(Pixel coordinate grounding data)
===

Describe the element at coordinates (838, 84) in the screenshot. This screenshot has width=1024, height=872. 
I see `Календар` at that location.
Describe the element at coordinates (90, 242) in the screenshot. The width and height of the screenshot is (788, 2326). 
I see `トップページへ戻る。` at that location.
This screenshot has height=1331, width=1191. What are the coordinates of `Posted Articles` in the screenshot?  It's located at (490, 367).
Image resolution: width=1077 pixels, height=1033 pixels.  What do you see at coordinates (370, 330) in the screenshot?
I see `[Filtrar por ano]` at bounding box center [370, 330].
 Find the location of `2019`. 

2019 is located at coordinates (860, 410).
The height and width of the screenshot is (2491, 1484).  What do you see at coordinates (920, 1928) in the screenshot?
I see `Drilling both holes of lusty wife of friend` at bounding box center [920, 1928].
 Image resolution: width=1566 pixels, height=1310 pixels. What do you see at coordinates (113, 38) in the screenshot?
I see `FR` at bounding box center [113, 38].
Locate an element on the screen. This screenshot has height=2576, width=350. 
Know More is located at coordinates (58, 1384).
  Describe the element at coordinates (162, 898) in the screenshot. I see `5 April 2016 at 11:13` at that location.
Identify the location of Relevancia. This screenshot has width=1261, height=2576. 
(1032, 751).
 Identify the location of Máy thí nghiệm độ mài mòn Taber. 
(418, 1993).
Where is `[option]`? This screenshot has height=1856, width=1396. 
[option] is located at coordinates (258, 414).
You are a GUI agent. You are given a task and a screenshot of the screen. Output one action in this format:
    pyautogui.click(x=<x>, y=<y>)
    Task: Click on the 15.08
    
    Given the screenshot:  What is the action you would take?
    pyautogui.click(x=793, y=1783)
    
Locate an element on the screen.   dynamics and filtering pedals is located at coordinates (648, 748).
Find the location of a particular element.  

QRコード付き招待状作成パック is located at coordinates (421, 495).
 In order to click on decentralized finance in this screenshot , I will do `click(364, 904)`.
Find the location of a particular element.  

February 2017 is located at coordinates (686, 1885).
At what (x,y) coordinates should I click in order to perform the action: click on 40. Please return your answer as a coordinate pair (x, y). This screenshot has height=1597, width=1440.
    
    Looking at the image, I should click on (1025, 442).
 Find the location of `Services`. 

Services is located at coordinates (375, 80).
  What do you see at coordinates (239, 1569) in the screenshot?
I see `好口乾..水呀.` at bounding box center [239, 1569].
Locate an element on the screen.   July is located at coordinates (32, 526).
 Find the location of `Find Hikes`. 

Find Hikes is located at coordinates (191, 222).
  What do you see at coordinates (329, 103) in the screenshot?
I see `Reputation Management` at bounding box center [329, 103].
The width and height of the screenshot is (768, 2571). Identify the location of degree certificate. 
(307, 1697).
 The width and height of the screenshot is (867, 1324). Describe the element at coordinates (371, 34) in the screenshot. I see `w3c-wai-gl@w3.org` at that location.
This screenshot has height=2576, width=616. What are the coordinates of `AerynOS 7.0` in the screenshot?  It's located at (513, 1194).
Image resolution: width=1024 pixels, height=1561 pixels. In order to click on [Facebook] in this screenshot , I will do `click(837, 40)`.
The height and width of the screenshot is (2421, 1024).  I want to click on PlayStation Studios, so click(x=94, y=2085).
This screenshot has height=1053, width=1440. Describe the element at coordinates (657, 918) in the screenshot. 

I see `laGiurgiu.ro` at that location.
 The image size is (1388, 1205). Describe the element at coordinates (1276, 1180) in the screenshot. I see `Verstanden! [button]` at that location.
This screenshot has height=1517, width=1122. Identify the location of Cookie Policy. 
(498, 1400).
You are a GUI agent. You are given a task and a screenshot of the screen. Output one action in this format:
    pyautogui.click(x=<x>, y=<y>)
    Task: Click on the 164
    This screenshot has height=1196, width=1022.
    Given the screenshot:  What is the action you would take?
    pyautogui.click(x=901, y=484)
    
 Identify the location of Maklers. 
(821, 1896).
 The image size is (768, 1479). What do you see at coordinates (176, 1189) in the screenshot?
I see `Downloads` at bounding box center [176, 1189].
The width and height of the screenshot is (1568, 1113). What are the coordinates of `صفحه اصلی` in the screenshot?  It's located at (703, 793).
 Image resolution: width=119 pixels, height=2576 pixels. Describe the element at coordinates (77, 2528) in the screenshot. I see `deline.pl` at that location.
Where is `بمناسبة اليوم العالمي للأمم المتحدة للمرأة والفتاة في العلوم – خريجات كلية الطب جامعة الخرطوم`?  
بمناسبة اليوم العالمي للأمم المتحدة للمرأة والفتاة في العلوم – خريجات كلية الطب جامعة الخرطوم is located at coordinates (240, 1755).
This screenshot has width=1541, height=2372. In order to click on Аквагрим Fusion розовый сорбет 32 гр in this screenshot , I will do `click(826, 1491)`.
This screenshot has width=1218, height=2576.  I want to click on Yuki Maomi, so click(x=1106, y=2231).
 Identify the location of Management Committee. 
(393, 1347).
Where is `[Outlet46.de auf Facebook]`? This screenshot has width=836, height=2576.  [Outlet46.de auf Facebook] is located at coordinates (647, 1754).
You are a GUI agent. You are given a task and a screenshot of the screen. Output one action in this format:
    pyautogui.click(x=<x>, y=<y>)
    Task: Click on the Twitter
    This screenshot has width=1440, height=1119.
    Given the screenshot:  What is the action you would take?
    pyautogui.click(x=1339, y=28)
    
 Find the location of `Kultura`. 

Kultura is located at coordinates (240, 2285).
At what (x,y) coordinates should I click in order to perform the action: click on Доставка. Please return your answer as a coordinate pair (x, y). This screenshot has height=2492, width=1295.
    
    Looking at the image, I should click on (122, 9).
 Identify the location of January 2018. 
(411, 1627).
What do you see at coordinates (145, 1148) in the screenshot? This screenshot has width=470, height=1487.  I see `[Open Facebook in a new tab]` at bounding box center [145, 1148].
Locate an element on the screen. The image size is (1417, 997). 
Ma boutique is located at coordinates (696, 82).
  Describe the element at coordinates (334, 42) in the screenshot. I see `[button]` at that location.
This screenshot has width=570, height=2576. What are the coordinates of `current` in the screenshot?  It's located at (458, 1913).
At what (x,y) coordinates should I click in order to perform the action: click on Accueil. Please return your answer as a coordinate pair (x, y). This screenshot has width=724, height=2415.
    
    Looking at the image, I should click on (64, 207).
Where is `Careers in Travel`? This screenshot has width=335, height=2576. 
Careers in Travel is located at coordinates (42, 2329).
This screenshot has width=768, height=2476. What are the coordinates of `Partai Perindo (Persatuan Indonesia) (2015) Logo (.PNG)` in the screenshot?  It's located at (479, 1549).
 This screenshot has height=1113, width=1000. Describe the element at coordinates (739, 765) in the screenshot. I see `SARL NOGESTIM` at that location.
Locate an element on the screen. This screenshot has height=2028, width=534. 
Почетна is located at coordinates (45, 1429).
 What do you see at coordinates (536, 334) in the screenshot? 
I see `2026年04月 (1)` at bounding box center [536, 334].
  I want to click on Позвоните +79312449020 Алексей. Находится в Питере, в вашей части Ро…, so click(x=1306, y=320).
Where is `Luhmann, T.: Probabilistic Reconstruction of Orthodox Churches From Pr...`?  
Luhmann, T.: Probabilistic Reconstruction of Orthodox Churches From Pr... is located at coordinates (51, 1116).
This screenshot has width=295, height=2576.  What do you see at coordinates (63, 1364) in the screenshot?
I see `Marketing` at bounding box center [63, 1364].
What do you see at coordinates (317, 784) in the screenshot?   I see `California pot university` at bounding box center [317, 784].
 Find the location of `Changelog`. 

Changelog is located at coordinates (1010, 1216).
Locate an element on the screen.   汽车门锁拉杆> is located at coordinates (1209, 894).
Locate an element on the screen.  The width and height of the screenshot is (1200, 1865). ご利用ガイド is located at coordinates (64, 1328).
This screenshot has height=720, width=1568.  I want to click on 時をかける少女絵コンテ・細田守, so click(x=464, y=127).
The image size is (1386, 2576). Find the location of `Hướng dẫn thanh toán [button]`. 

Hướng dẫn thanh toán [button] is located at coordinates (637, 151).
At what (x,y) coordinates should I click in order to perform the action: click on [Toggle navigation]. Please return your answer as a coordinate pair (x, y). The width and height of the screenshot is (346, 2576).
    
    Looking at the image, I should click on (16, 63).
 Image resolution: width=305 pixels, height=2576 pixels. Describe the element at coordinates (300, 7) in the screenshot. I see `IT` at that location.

===

_What to produce_
Could you retype exactly the lines from the first one of the records through the line containing "This screenshot has height=1331, width=1191.", both included, and nothing more?

_Task answer_
Describe the element at coordinates (838, 84) in the screenshot. This screenshot has width=1024, height=872. 
I see `Календар` at that location.
Describe the element at coordinates (90, 242) in the screenshot. The width and height of the screenshot is (788, 2326). 
I see `トップページへ戻る。` at that location.
This screenshot has height=1331, width=1191. What are the coordinates of `Posted Articles` in the screenshot?  It's located at (490, 367).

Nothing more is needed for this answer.